Try it >> Look for the string "mail" in the material below. Copy every line where you find it.

Information >>
^^^^

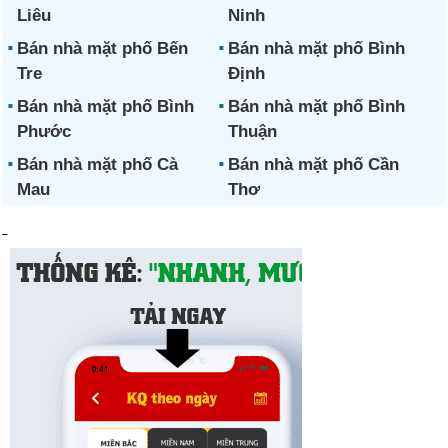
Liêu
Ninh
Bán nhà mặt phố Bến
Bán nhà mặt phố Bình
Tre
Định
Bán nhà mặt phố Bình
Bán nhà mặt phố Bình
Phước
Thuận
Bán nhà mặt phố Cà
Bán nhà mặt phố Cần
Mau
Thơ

^^^^

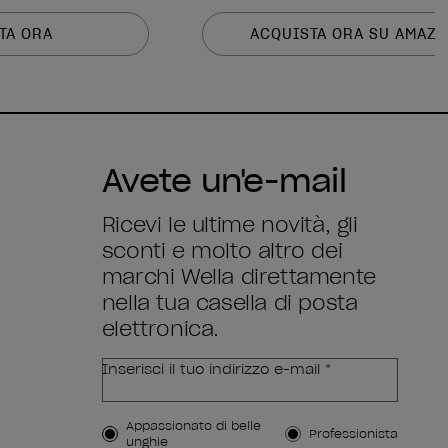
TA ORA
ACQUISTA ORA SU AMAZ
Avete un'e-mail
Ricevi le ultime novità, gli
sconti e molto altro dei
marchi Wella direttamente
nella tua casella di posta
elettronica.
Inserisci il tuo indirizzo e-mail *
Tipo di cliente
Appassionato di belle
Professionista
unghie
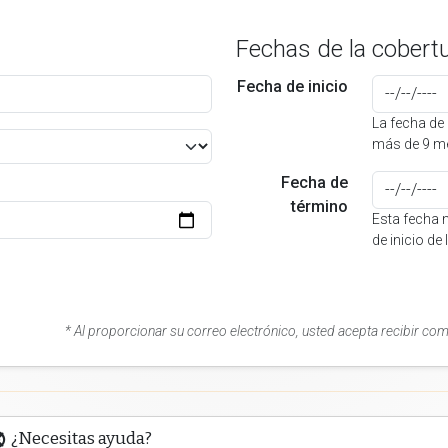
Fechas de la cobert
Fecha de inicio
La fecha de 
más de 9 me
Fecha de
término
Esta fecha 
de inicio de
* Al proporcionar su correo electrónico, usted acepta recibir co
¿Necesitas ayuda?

^^^^

Solution to the problem >>
Avete un'e-mail
Inserisci il tuo indirizzo e-mail *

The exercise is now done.